Nos últimos cinquenta anos, diversas tecnologias foram testadas e, por diferentes razões, descartadas por falta de mercado ou viabilidade comercial. Essas tecnologias, apesar de inovadoras, não conseguiram se estabelecer por uma combinação de fatores, incluindo custos elevados, falta de demanda, competição com alternativas melhores ou falhas técnicas. Entre outros exemplos, lembro:

 1. Videocassetes Betamax (1975): desenvolvido pela Sony, o formato Betamax foi lançado em 1975 como um sistema de videocassete para gravação e reprodução de vídeo doméstico. Apesar de sua qualidade superior em comparação com o VHS, o Betamax foi superado no mercado devido ao custo mais alto, menor tempo de gravação e à estratégia de licenciamento mais aberta do VHS, capaz de lhe permitir o domínio do mercado.

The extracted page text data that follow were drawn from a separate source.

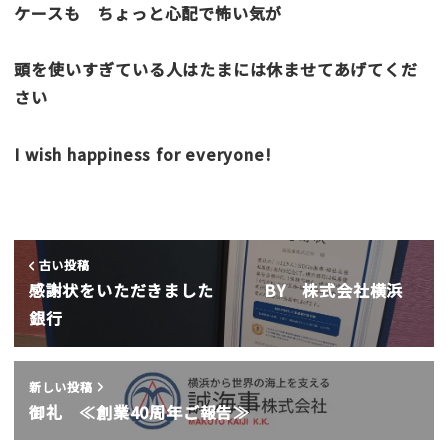
ケースも ちょっと心配で怖い気が
頭を使いすぎている人はたまには休ませてあげてくだ
さい
I wish happiness for everyone!
古い投稿
感謝状をいただきました BY 株式会社横浜
銀行
新しい投稿
御礼 ≪創業40周年ご報告≫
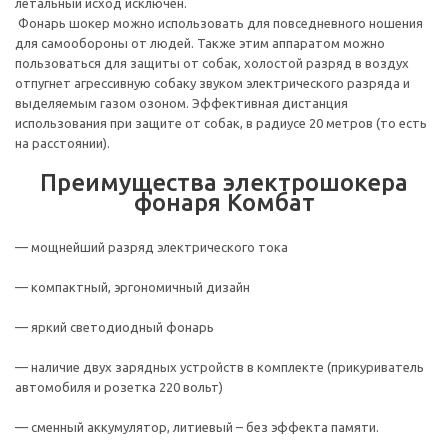
летальный исход исключен.
Фонарь шокер можно использовать для повседневного ношения
для самообороны от людей. Также этим аппаратом можно
пользоваться для защиты от собак, холостой разряд в воздух
отпугнет агрессивную собаку звуком электрического разряда и
выделяемым газом озоном. Эффективная дистанция
использования при защите от собак, в радиусе 20 метров (то есть
на расстоянии).
Преимущества электрошокера
фонаря Комбат
— мощнейший разряд электрического тока
— компактный, эргономичный дизайн
— яркий светодиодный фонарь
— наличие двух зарядных устройств в комплекте (прикуриватель
автомобиля и розетка 220 вольт)
— сменный аккумулятор, литиевый – без эффекта памяти.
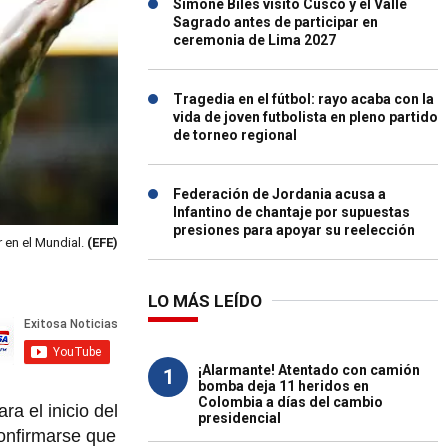
Simone Biles visitó Cusco y el Valle
Sagrado antes de participar en
ceremonia de Lima 2027
Tragedia en el fútbol: rayo acaba con la
vida de joven futbolista en pleno partido
de torneo regional
Federación de Jordania acusa a
Infantino de chantaje por supuestas
presiones para apoyar su reelección
 en el Mundial.
(EFE)
LO MÁS LEÍDO
¡Alarmante! Atentado con camión
1
bomba deja 11 heridos en
Colombia a días del cambio
a el inicio del
presidencial
onfirmarse que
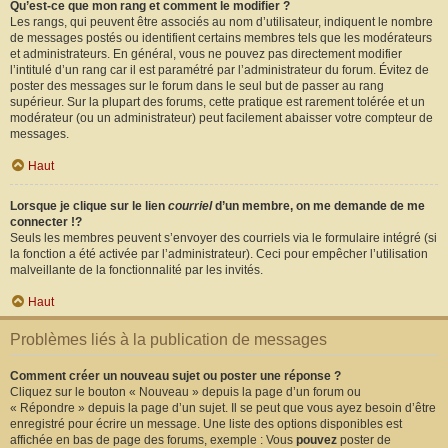
Qu’est-ce que mon rang et comment le modifier ?
Les rangs, qui peuvent être associés au nom d’utilisateur, indiquent le nombre
de messages postés ou identifient certains membres tels que les modérateurs
et administrateurs. En général, vous ne pouvez pas directement modifier
l’intitulé d’un rang car il est paramétré par l’administrateur du forum. Évitez de
poster des messages sur le forum dans le seul but de passer au rang
supérieur. Sur la plupart des forums, cette pratique est rarement tolérée et un
modérateur (ou un administrateur) peut facilement abaisser votre compteur de
messages.
Haut
Lorsque je clique sur le lien
courriel
d’un membre, on me demande de me
connecter !?
Seuls les membres peuvent s’envoyer des courriels via le formulaire intégré (si
la fonction a été activée par l’administrateur). Ceci pour empêcher l’utilisation
malveillante de la fonctionnalité par les invités.
Haut
Problèmes liés à la publication de messages
Comment créer un nouveau sujet ou poster une réponse ?
Cliquez sur le bouton « Nouveau » depuis la page d’un forum ou
« Répondre » depuis la page d’un sujet. Il se peut que vous ayez besoin d’être
enregistré pour écrire un message. Une liste des options disponibles est
affichée en bas de page des forums, exemple : Vous
pouvez
poster de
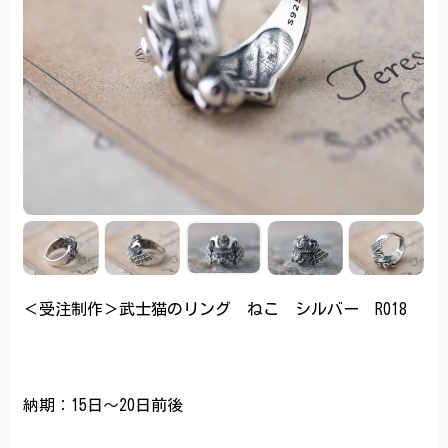
＜受注制作＞武士猫のリング ねこ シルバー R018
納期：15日～20日前後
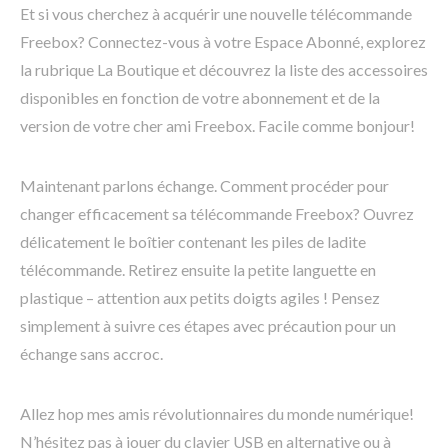
Et si vous cherchez à acquérir une nouvelle télécommande
Freebox? Connectez-vous à votre Espace Abonné, explorez
la rubrique La Boutique et découvrez la liste des accessoires
disponibles en fonction de votre abonnement et de la
version de votre cher ami Freebox. Facile comme bonjour!
Maintenant parlons échange. Comment procéder pour
changer efficacement sa télécommande Freebox? Ouvrez
délicatement le boîtier contenant les piles de ladite
télécommande. Retirez ensuite la petite languette en
plastique – attention aux petits doigts agiles ! Pensez
simplement à suivre ces étapes avec précaution pour un
échange sans accroc.
Allez hop mes amis révolutionnaires du monde numérique!
N’hésitez pas à jouer du clavier USB en alternative ou à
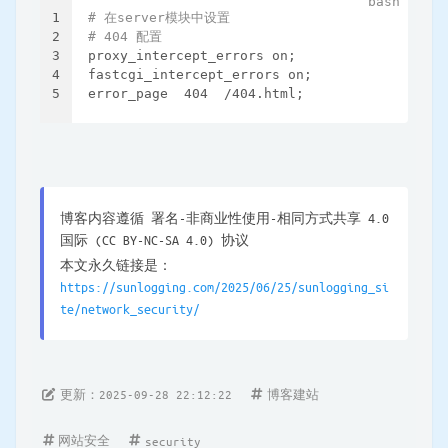
1
# 在server模块中设置
2
# 404 配置
3
proxy_intercept_errors on;
4
fastcgi_intercept_errors on;
5
error_page  404  /404.html;
博客内容遵循 署名-非商业性使用-相同方式共享 4.0
国际 (CC BY-NC-SA 4.0) 协议
本文永久链接是：
https://sunlogging.com/2025/06/25/sunlogging_si
te/network_security/
更新：2025-09-28 22:12:22
博客建站
网站安全
security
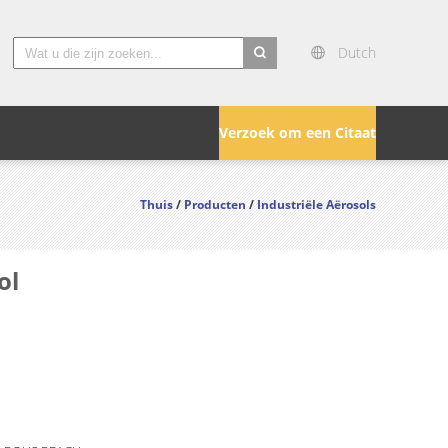
Dutch
search
Verzoek om een Citaat
Thuis
/
Producten
/
Industriële Aërosols
ol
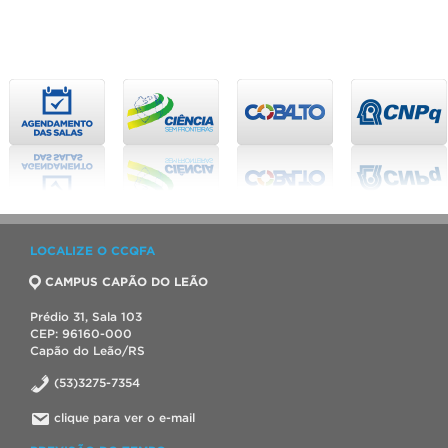
LOCALIZE O CCQFA
CAMPUS CAPÃO DO LEÃO
Prédio 31, Sala 103
CEP: 96160-000
Capão do Leão/RS
(53)3275-7354
clique para ver o e-mail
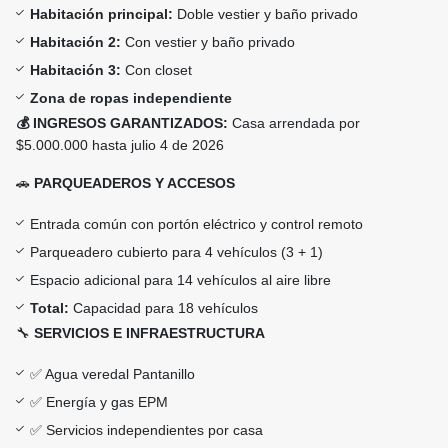
Habitación principal:
Doble vestier y baño privado
Habitación 2:
Con vestier y baño privado
Habitación 3:
Con closet
Zona de ropas independiente
💰 INGRESOS GARANTIZADOS:
Casa arrendada por
$5.000.000 hasta julio 4 de 2026
🚗
PARQUEADEROS Y ACCESOS
Entrada común con portón eléctrico y control remoto
Parqueadero cubierto para 4 vehículos (3 + 1)
Espacio adicional para 14 vehículos al aire libre
Total:
Capacidad para 18 vehículos
🔧
SERVICIOS E INFRAESTRUCTURA
✅ Agua veredal Pantanillo
✅ Energía y gas EPM
✅ Servicios independientes por casa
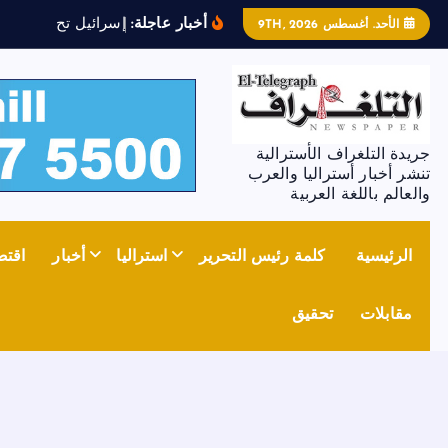
أخبار عاجلة:
إ
س
ر
ا
ئ
ي
ل
ت
ح
ي
ي
م
ل
ف
الأحد. أغسطس 9TH, 2026
جريدة التلغراف الأسترالية
تنشر أخبار أستراليا والعرب
والعالم باللغة العربية
الرئيسية
كلمة رئيس التحرير
استراليا
أخبار
اقتص
مقابلات
تحقيق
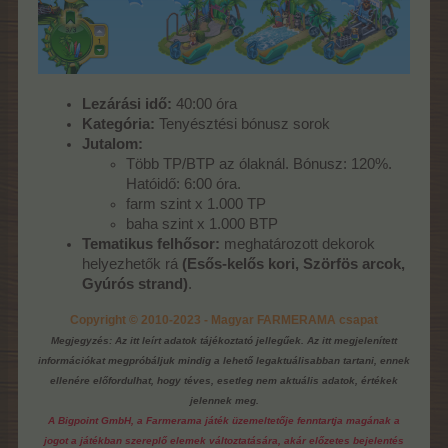
Lezárási idő:
40:00 óra
Kategória:
Tenyésztési bónusz sorok
Jutalom:
Több TP/BTP az ólaknál. Bónusz: 120%.
Hatóidő: 6:00 óra.
farm szint x 1.000 TP
baha szint x 1.000 BTP
Tematikus felhősor:
meghatározott dekorok
helyezhetők rá
(
Esős-kelős kori
,
Szörfös arcok
,
Gyúrós strand
)
.
Copyright © 2010-2023 - Magyar FARMERAMA csapat
Megjegyzés: Az itt leírt adatok tájékoztató jellegűek. Az itt megjelenített
információkat megpróbáljuk mindig a lehető legaktuálisabban tartani, ennek
ellenére előfordulhat, hogy téves, esetleg nem aktuális adatok, értékek
jelennek meg.
A Bigpoint GmbH, a Farmerama játék üzemeltetője fenntartja magának a
jogot a játékban szereplő elemek változtatására, akár előzetes bejelentés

 2. LaserDisc (1978): foi um formato de disco óptico lançado como uma alternativa ao VHS para a reprodução de filmes em casa. Embora oferecesse uma qualidade de imagem superior, o LaserDisc era caro, menos prático por não permitir gravação, e tinha uma capacidade limitada de armazenamento. Ele foi rapidamente superado pelo DVD, mais acessível e com uma capacidade maior.

 3. Concorde (1976): era um avião supersônico comercial desenvolvido pelo Reino Unido e França. Ele começou a operar em 1976, prometendo viagens transatlânticas mais rápidas. Embora tecnologicamente avançado, o Concorde enfrentava altos custos operacionais, ruído excessivo, consumo elevado de combustível e restrições ambientais. Com poucos compradores e passageiros dispostos a pagar o alto custo, os voos foram encerrados em 2003.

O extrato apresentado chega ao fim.